If you missed Melinda Beck’s piece in the May 10 issue of the Wall St. Journal, you can read it here.
The article describes the new generation of tests for the disease that have been formulated to separate the aggressive tumors and strains of the disease from the slow-growing ones that are not life-threatening.
With both primary care physicians and urologists alike more aware than ever of “doing no harm” in addressing a disease where the diagnosis and the treatment is often invasive and out of proportion to the threat posed by the cancer. For example, of the over 1 million painful biopsies men undergo each year to detect prostate cancer, fewer than 20% are positive. And 25% of these tests result in false negatives.
Options like OPKO’s 4Kscore Test function as a sort of PSA-on-steroids test, analyzing four PSA-related variables to produce a percentage between 1% and 100% that a cancer is aggressive (defined as a Gleason 7 or above). Developed at Memorial Sloan-Kettering Cancer Center, OPKO claims that the 4Kscore Test will reduce biopsies by 60%.
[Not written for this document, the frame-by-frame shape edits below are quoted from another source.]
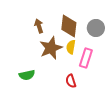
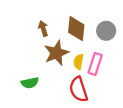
yellow semicircle: (71, 47) -> (79, 62), moved
red semicircle: (71, 81) -> (79, 89), size x1.6

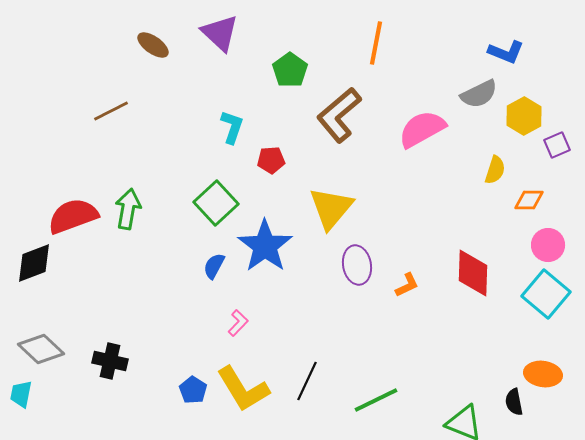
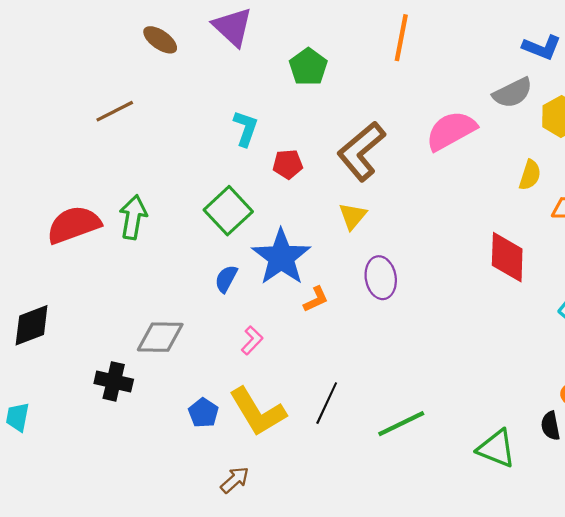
brown L-shape: (339, 115) -> (361, 151), moved
yellow triangle: (331, 208) -> (353, 216), size x0.6
black diamond: (34, 263) -> (32, 325), moved
red diamond: (473, 273) -> (507, 257), moved
orange L-shape: (407, 285) -> (316, 299), moved
gray diamond: (41, 349) -> (160, 337), moved, turned -42

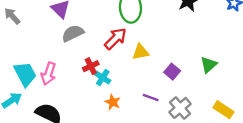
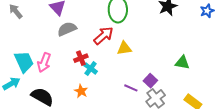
green triangle: (209, 65) -> (182, 63), turned 49
purple square: (172, 72) -> (150, 81), moved
orange star: (113, 102) -> (81, 91), moved

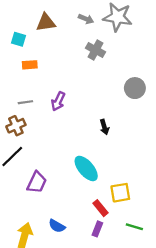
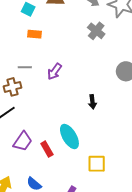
red rectangle: (101, 208) -> (47, 149), moved

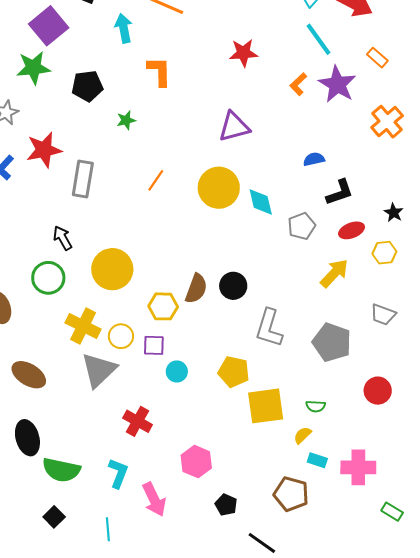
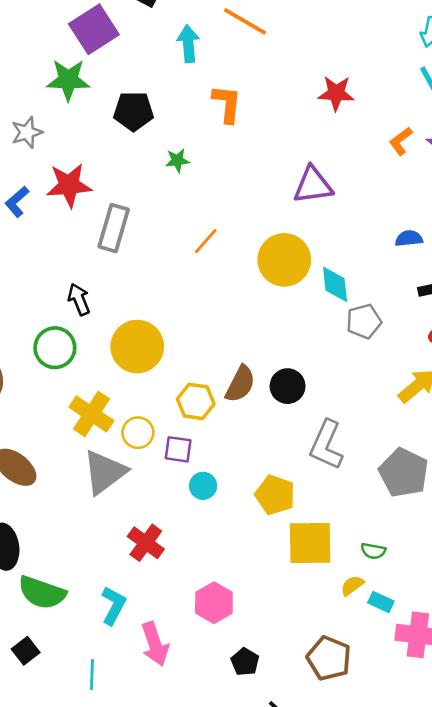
gray pentagon: (302, 226) -> (364, 321), moved
cyan rectangle: (317, 460) -> (381, 602), moved

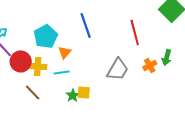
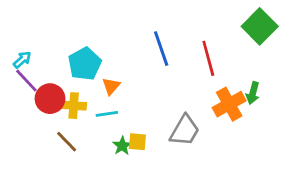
blue line: (86, 25) -> (161, 49), moved
orange cross: (150, 65) -> (229, 104), size x1.6
gray trapezoid: (118, 69) -> (185, 131), moved

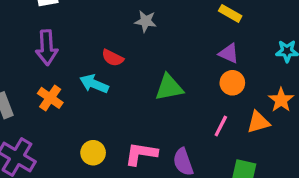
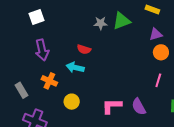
purple triangle: (229, 53) -> (156, 34), turned -32
green triangle: (169, 87) -> (122, 21), moved
yellow circle: (93, 153) -> (72, 102), moved

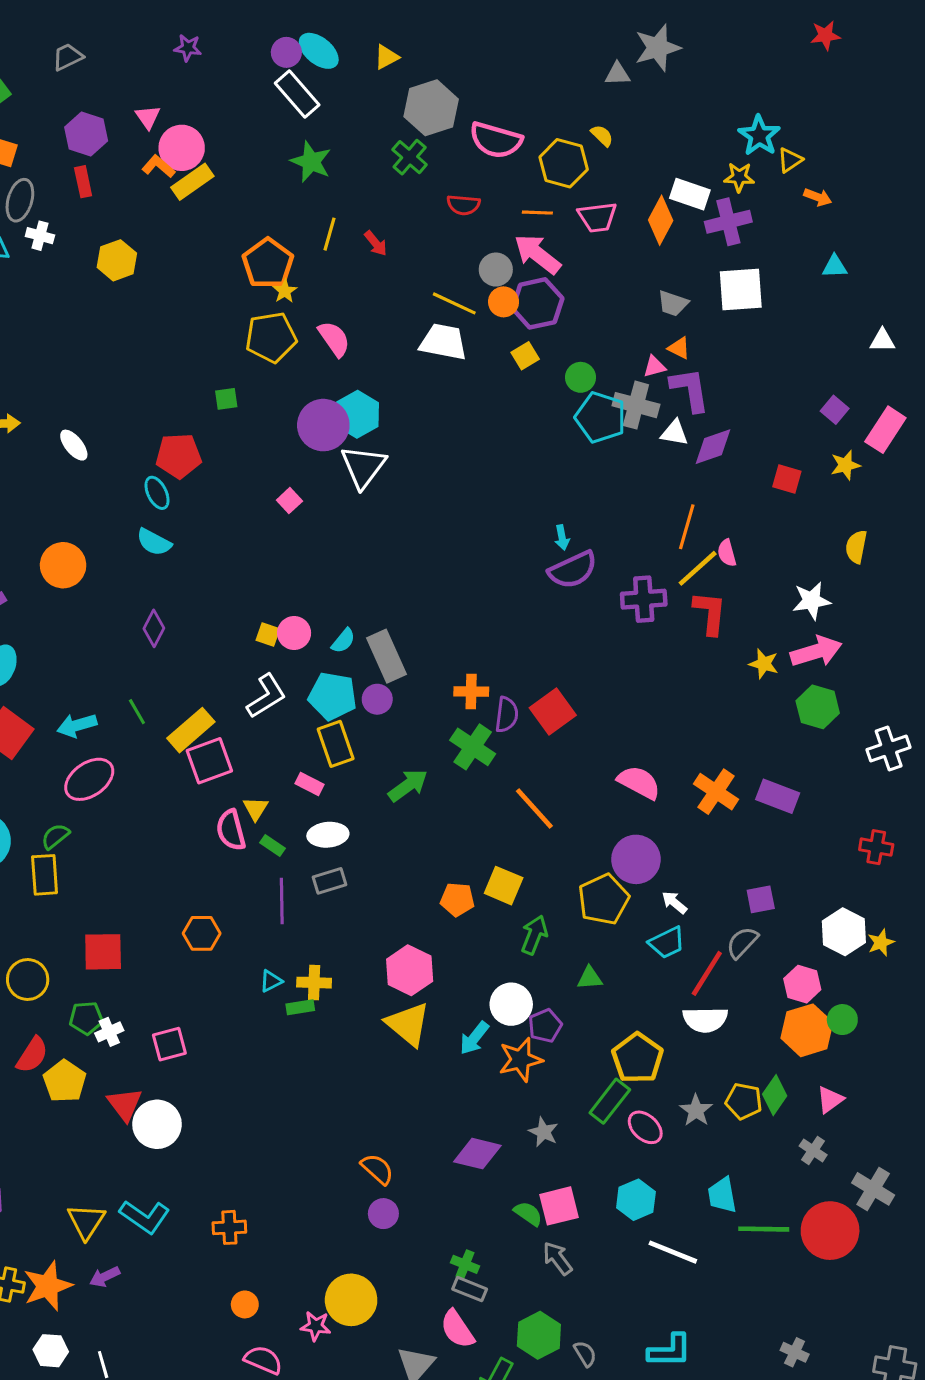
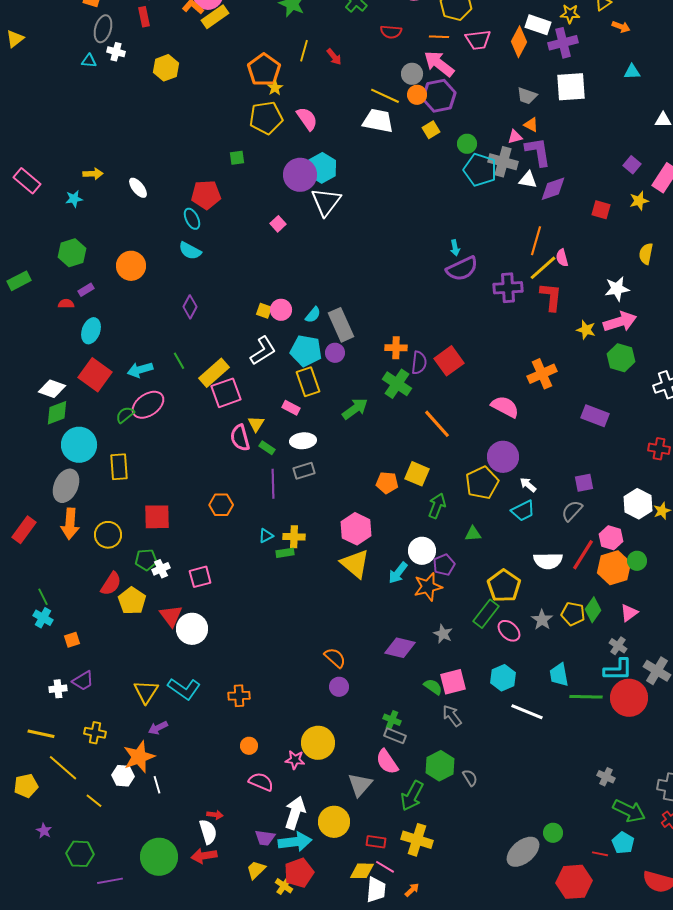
orange cross: (716, 792) -> (542, 374), moved, turned 32
green semicircle: (55, 836) -> (125, 415), moved
red line: (707, 973) -> (583, 555), moved
orange star: (48, 1286) -> (139, 757), moved
cyan L-shape: (670, 1351) -> (618, 670), moved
Another PSA-based test, the Prostate Health Index (PHI) from Beckman Coulter, Inc., costs only $100 and also calculates not only the chances a biopsy would find cancer but also the likelihood that the cancer will be aggressive and require treatment.
The bottom line – as the quality and sophistication of testing moves past the basic PSA test, more patients will be able to take advantage of treatment plans based on specific data yielded by the testing. The most serious cases will be distinguished from non-life-threatening ones and treated accordingly. This can only be good news for those of us who want to see lives saves by early detection and quality of life preserved by limiting invasive and aggressive treatment plans to only the most aggressive cases of the disease.